## TRY IT
Below are some records; output exactly the lines from the line with "known as prop" to the line with "replaces discipline. Survival", both ends kept, and nothing more.

[DATASET EXCERPTS Boundary: Start]

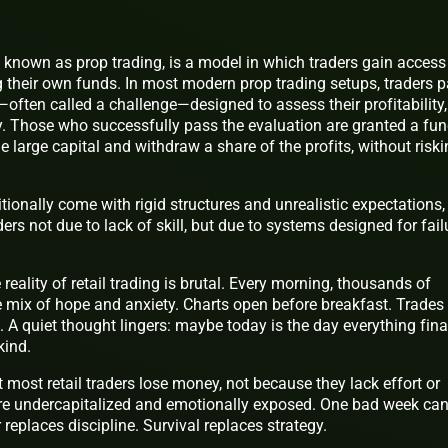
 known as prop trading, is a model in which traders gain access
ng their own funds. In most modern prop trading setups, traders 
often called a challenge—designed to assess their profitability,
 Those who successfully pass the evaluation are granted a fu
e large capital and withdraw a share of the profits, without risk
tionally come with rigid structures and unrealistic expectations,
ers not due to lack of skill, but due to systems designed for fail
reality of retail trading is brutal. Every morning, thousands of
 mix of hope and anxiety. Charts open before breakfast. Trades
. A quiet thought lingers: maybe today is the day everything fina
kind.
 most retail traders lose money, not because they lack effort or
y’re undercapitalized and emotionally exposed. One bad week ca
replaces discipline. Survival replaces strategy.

[DATASET EXCERPTS Boundary: End]
[DATASET EXCERPTS Boundary: Start]

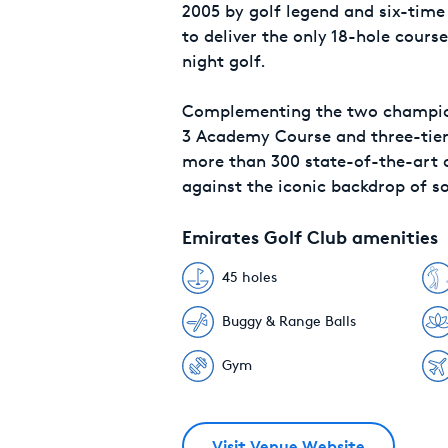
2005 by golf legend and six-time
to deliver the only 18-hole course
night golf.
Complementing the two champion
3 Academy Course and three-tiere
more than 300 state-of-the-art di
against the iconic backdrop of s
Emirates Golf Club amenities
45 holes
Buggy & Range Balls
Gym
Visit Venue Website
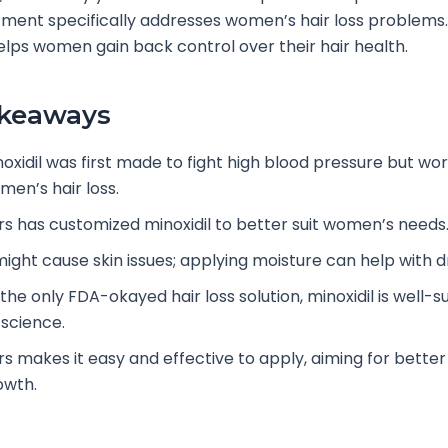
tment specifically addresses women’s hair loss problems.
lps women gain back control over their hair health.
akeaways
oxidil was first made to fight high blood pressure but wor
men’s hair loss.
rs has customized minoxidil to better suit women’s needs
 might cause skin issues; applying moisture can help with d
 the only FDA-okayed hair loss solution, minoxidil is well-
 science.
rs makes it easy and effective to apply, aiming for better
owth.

[DATASET EXCERPTS Boundary: End]
[DATASET EXCERPTS Boundary: Start]

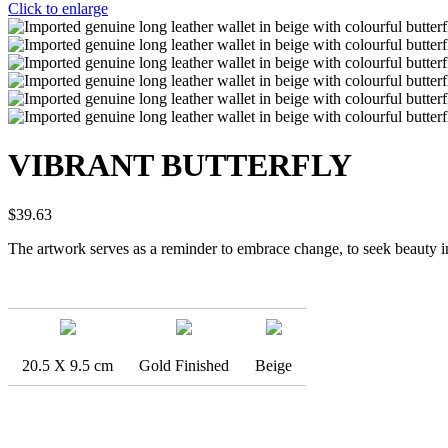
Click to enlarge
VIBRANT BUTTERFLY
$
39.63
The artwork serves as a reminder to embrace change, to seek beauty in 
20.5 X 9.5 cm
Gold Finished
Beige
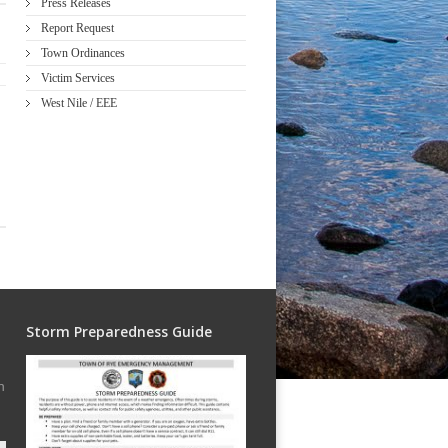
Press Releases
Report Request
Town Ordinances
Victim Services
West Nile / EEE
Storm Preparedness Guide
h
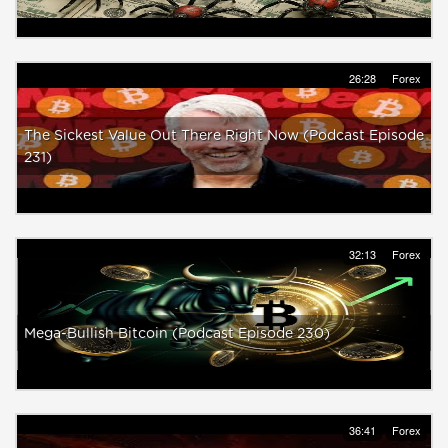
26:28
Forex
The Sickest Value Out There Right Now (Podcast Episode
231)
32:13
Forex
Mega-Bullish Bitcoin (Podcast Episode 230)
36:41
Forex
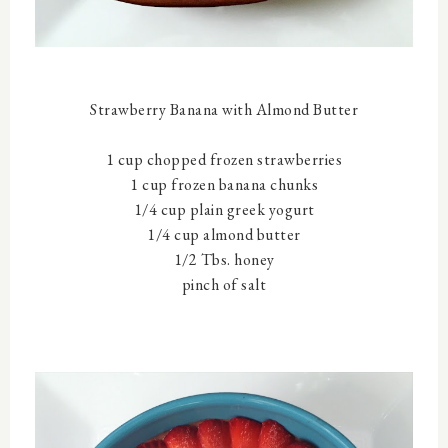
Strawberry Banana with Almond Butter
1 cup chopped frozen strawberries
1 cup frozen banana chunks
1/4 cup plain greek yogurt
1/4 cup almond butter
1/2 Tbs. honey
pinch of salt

[DATASET EXCERPTS Boundary: End]

## WORKED SOLUTION
 known as prop trading, is a model in which traders gain access
ng their own funds. In most modern prop trading setups, traders 
often called a challenge—designed to assess their profitability,
 Those who successfully pass the evaluation are granted a fu
e large capital and withdraw a share of the profits, without risk
tionally come with rigid structures and unrealistic expectations,
ers not due to lack of skill, but due to systems designed for fail
reality of retail trading is brutal. Every morning, thousands of
 mix of hope and anxiety. Charts open before breakfast. Trades
. A quiet thought lingers: maybe today is the day everything fina
kind.
 most retail traders lose money, not because they lack effort or
y’re undercapitalized and emotionally exposed. One bad week ca
replaces discipline. Survival replaces strategy.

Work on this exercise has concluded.